INTERVISTA A NATALINO RONZITTI, DOCENTE DI DIRITTO INTERNAZIONALE ALLA LUISS: “VIOLATO L’ART 44 DELLE CONVENZIONI”
“Limitare la libertà di movimento dell’ambasciatore italiano a Nuova Delhi è una grave violazione del diritto internazionale”, come spiega Natalino Ronzitti, docente di Diritto internazionale alla Luiss di Roma e consulente dell’Istituto affari internazionali.
Da un punto di vista giuridico “non si può giustificare” la decisione del governo indiano di impedire che il diplomatico Daniele Mancini italiano lasci il paese.
Una reazione quella di Nuova Delhi che è la replica alla decisione del governo Monti di non far rientrare dalla licenza i due marò accusati di aver ucciso due pescatori indiani nel febbraio del 2012.
La risposta dell’India è stata inadeguata?
“Non è possibile revocare l’immunità diplomatica garantita dall’articolo 29 della Convenzione di Vienna sulle relazioni diplomatiche, del 1961. I diplomatici hanno libertà di movimento e nessun atto di coercizione può essere esercitato nei loro confronti. Gli indiani potrebbero solo dichiarare l’ambasciatore persona non grata, intimandogli di lasciare il loro territorio”.
Si è parlato anche di una violazione dell’articolo 44
“L’intervento dell’India viola anche l’articolo 44 che, come tutte le immunità diplomatiche, ha la funzione di evitare che gli agenti diplomatici vengano ritenuti personalmente responsabili delle azioni dei rispettivi governi. Punta a evitare che gli agenti diplomatici siano presi in ostaggio nell’adempimento del proprio dovere. Anche in caso di conflitto armato lo Stato di accreditamento deve agevolare l’agente diplomatico che intenda lasciarne il territorio. Questo articolo si riferisce ai tempi di guerra, ma a maggior ragione vale ancora di più in assenza di un conflitto”.
Siamo vicini a una rottura dei rapporti diplomatici fra i due paesi?

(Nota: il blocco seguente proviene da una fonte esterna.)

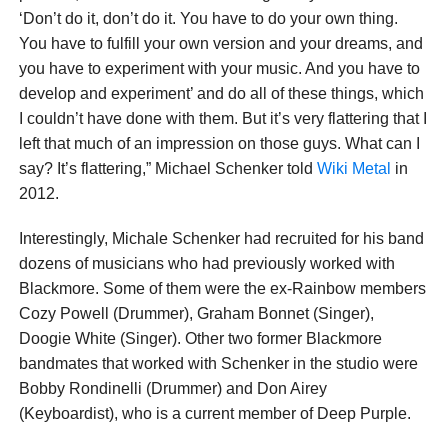
‘Don’t do it, don’t do it. You have to do your own thing.
You have to fulfill your own version and your dreams, and
you have to experiment with your music. And you have to
develop and experiment’ and do all of these things, which
I couldn’t have done with them. But it’s very flattering that I
left that much of an impression on those guys. What can I
say? It’s flattering,” Michael Schenker told
Wiki Metal
in
2012.
Interestingly, Michale Schenker had recruited for his band
dozens of musicians who had previously worked with
Blackmore. Some of them were the ex-Rainbow members
Cozy Powell (Drummer), Graham Bonnet (Singer),
Doogie White (Singer). Other two former Blackmore
bandmates that worked with Schenker in the studio were
Bobby Rondinelli (Drummer) and Don Airey
(Keyboardist), who is a current member of Deep Purple.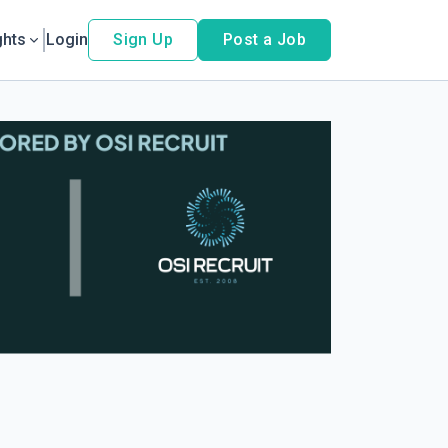
ghts
Login
Sign Up
Post a Job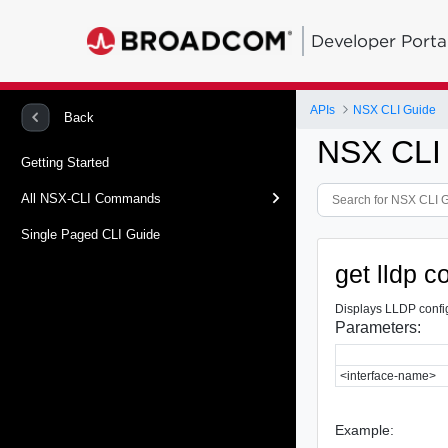
Developer Porta
APIs
NSX CLI Guide
Back
NSX CLI
Getting Started
All NSX-CLI Commands
Single Paged CLI Guide
get lldp c
Displays LLDP config
Parameters:
<interface-name>
Example: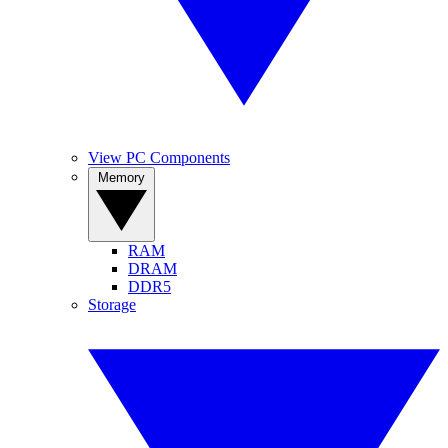
View PC Components
Memory
RAM
DRAM
DDR5
Storage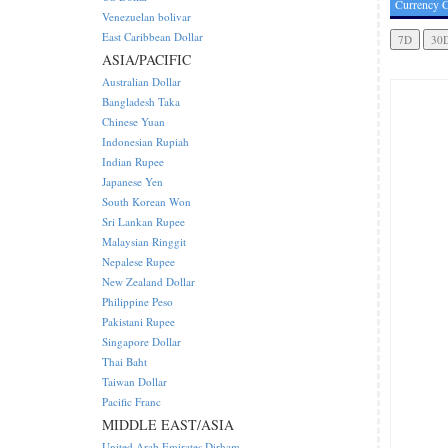
Currency C
Venezuelan bolivar
East Caribbean Dollar
ASIA/PACIFIC
Australian Dollar
Bangladesh Taka
Chinese Yuan
Indonesian Rupiah
Indian Rupee
Japanese Yen
South Korean Won
Sri Lankan Rupee
Malaysian Ringgit
Nepalese Rupee
New Zealand Dollar
Philippine Peso
Pakistani Rupee
Singapore Dollar
Thai Baht
Taiwan Dollar
Pacific Franc
MIDDLE EAST/ASIA
United Arab Emirates Dirham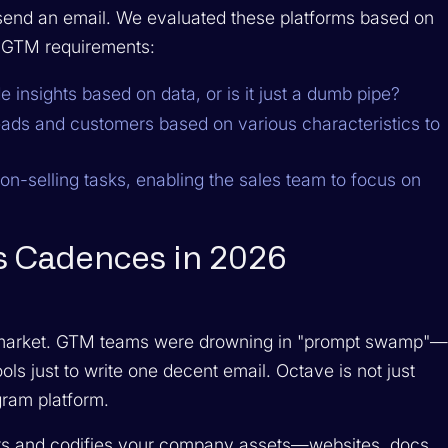
t send an email. We evaluated these platforms based on
n GTM requirements:
 insights based on data, or is it just a dumb pipe?
ads and customers based on various characteristics to
on-selling tasks, enabling the sales team to focus on
es Cadences in 2026
 market. GTM teams were drowning in "prompt swamp"
ools just to write one decent email. Octave is not just
gram platform.
ts and codifies your company assets—websites, docs,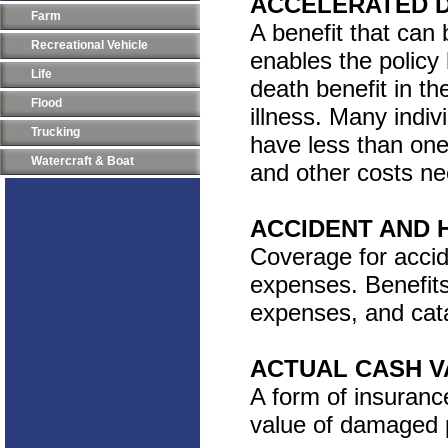
ACCELERATED D
Farm
A benefit that can 
Recreational Vehicle
enables the policy
Life
death benefit in th
Flood
illness. Many indi
Trucking
have less than one
Watercraft & Boat
and other costs ne
ACCIDENT AND 
Coverage for accide
expenses. Benefits 
expenses, and catas
ACTUAL CASH V
A form of insuranc
value of damaged p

“E’ una questione politica. Quello che potrebbe succedere è che le relazioni fra i governi scadano ‘a un livello più basso’. I rapporti verrebbero tenuti da incaricati d’affari, dando meno importanza ai colloqui.  C’è una gradualità nella gestione delle tensioni. La rottura è un passo successivo, più grave. A quel punto l’ambasciatore deve lasciare il paese. In questo caso invece succede il contrario”.
Da un punto di vista giuridico chi deve giudicare i marò?
“Devono essere giudicati da un tribunale italiano, ne sono convinto. Su questo punto non deve intervenire un tribunale internazionale”.
Se dovesse nascere invece uno scontro sulla questione dell’immunità di Mancini, chi deve intervenire?
“Per quanto riguarda la Convenzione di Vienna, c’è un protocollo internazionale che prevede l’intervento della Corte internazionale di Giustizia. E’ questa che si deve pronunciare sulla questione dell’immunità“.
Esistono precedenti nella storia dei rapporti diplomatici fra paesi?
“C’è un episodio completamente diverso. Mi riferisco alla presa di ostaggi del personale diplomatico nell’ambasciata Usa a Teheran. Le persone sequestrate da un gruppo di cosìddetti studenti islamici avevano l’immunità, ma erano accusate di spionaggio. Sul caso si è pronunciata anche la Corte internazionale di giustizia che condannò il governo iraniano per non aver impedito l’episodio e per aver fatto proprio il comportamento degli studenti”.
Secondo il diritto internazionale che cosa dovranno fare Italia e India per mettere fine a questo scontro?
“La Carta delle nazioni Unite stabilisce che gli Stati hanno l’obbligo di porre fine alle controversie con un negoziato pacifico”.